By the way, I first met Henry a few years ago in our local bookshop. He was looking for books about WWII German history to write about his father’s war service as a Polish fighter pilot in the RAF. I knew of a good book through my own German/European heritage on my mum’s side and so we had that cultural connection, as well as our shared writing interest. Henry and I also made time for each other. Time to meet for coffee once a week, and at much the same time every week… very much like clockwork. Many of my friends don’t operate like clockwork, or don’t feel the need for that weekly coffee/ tea fix. However, I need it just like I need food and water and the car needs to be topped up with petrol. Geoff has joined us a few times, and the kids have met him. Moreover, they know that my meetings with Henry are set in stone unless it’s mission critical. Aside from my violin lessons, there haven’t been many restrictions placed on my time since I stopped work a few years ago and I think it’s good for them to know I’m not available on tap.
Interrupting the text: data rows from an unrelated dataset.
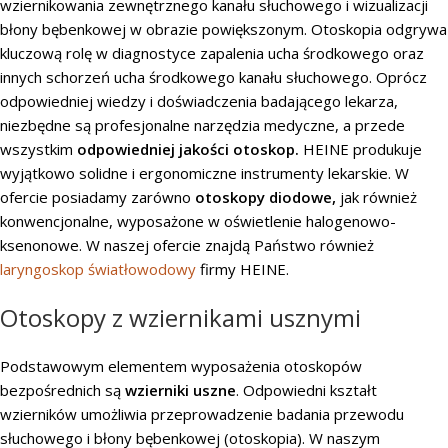
wziernikowania zewnętrznego kanału słuchowego i wizualizacji
błony bębenkowej w obrazie powiększonym. Otoskopia odgrywa
kluczową rolę w diagnostyce zapalenia ucha środkowego oraz
innych schorzeń ucha środkowego kanału słuchowego. Oprócz
odpowiedniej wiedzy i doświadczenia badającego lekarza,
niezbędne są profesjonalne narzędzia medyczne, a przede
wszystkim
odpowiedniej jakości
otoskop
.
HEINE
produkuje
wyjątkowo solidne i ergonomiczne instrumenty lekarskie. W
ofercie posiadamy zarówno
otoskopy
diodowe,
jak również
konwencjonalne, wyposażone w oświetlenie halogenowo-
ksenonowe. W naszej ofercie znajdą Państwo również
laryngoskop światłowodowy
firmy HEINE.
Otoskopy z wziernikami usznymi
Podstawowym elementem wyposażenia otoskopów
bezpośrednich są
wzierniki uszne
. Odpowiedni kształt
wzierników umożliwia przeprowadzenie badania przewodu
słuchowego i błony bębenkowej (otoskopia). W naszym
Another thing I really appreciate about my friendship with Henry, is that he takes me seriously. He sees something more in me than this incomplete, imperfect scrambling character I see inside myself, and he gives me hope. Reads my writing and takes it seriously and even edits it and provides suggestions. He is kind, considerate and in the mould of his chivalrous Polish father, a gentleman and someone I trust and can truly rely on.
“It’s your road, and yours alone, others may walk it with you, but no one can walk it for you.”
Henry’s friendship has also been a very important for me during the coronacrisis. For a few months there, he was all but my only physical social contact outside the family. He is fastidious about maintaining social distancing, is very protective of my health and also has a small social circle and takes precautions when he’s out. Our cafe’s been closed and I’m not quite ready to head back yet So, we’ve been going for walks along the beach instead. We did actually try to get a coffee at Pearl Beach last week but that all stops at 2.30pm over there so we didn’t have the opportunity to support local business. Gotta say, I was pretty disappointed, but we’re still coming out of covid and it is Winter here and there aren’t a lot of people around. However, they can also become a viscous circle.
A few years ago, I used to have my dog-walking friends who were important to me. However, mornings and I haven’t been well acquainted of late and that’s fallen by the wayside. Moreover, I’ve seriously missed all the incidental friendships, which are structured around our activities and haven’t happened during lock down. Unfortunately, although dance has returned to the studio, parents are excluded and I’m still being cautious. The coronavirus is down, but not out.
Anyway, might I encourage us all to unapologetically pursue and maintain our friendships. Indeed, I’ve made some really strong friendships through blogging, which have added a very interesting and largely international dimension.